それは、無用な殺生は避けたい光秀としても有り難い提案だった。
「逃げるものは追うな!邪魔立てする者だけ斬れっ!!」
「「「はっ!!」」」
はじめ、本能寺に信長がいると知った家臣達は恐れ戦いたようだが、すぐにもう後戻りは出来ないことを悟ったのか、素晴らしい働きをしてくれた。
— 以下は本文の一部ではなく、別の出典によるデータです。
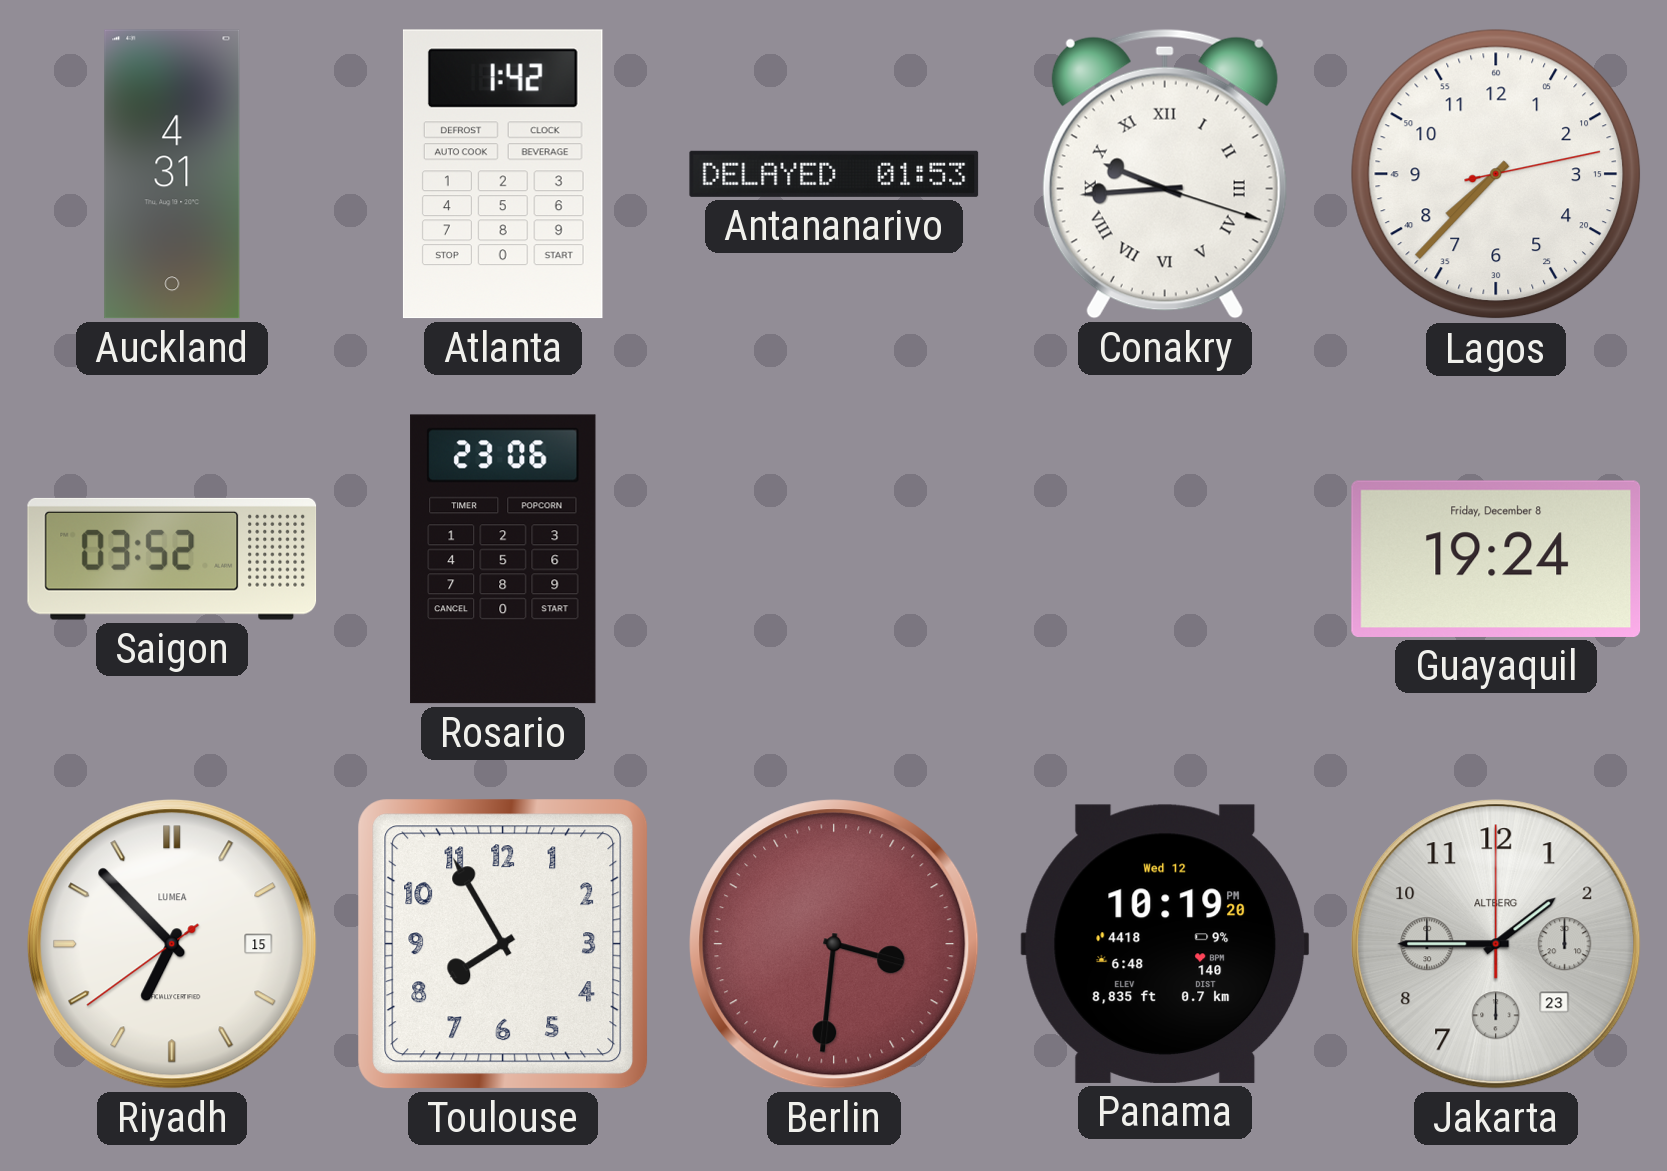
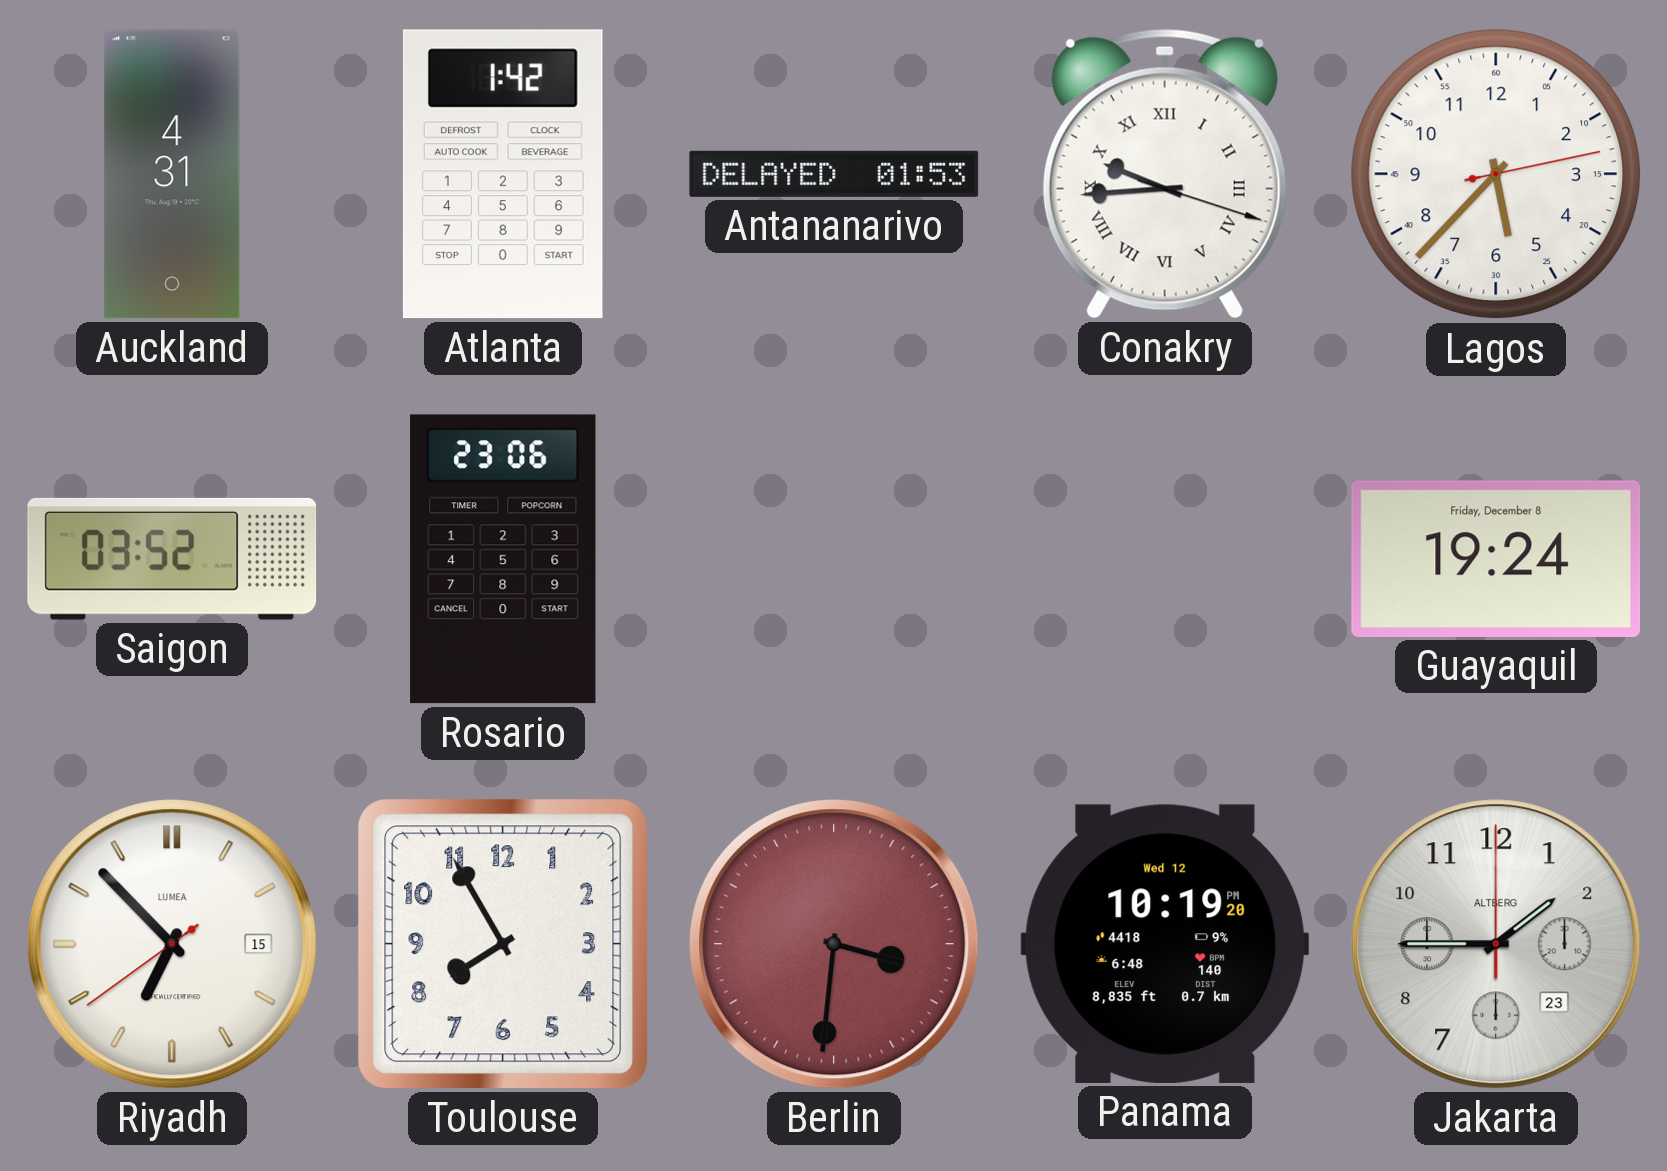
Lagos: 7:37 -> 5:37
光秀は家臣達が邪魔者を排除している間に、予め信長に言われていた通りの部屋に向かった。
「来たか、光秀」
炎に囲まれ、敵に囲まれても尚堂々と座るその姿は、まさに武将そのものだった。
「信長様……本当にこれで良かったのですか」
光秀が問うと、信長はフンッ、と笑った。
「是非に及ばず。……儂が自ら望んだことだ」
「……」
「人間五十年。あと一年ではあったが、まぁほぼ五十年生きた。充分だ」
「信長、様……」
「感謝するぞ、光秀」
信長は目の前に置いた短刀を手に取った。
「さぁ、行け、光秀。少しの間ではあろうが、天下を楽しむが良いぞ」
「……はい。また向こうでお会いしましょう」
「……あぁ」
光秀の頬を何かが濡らす。
しかし、それは周りを取り巻く炎の熱ですぐに乾いた。
「では、信長様……ご武運を」
「光秀もな」
光秀は主君の最期の姿を目に焼き付け、その場を後にした。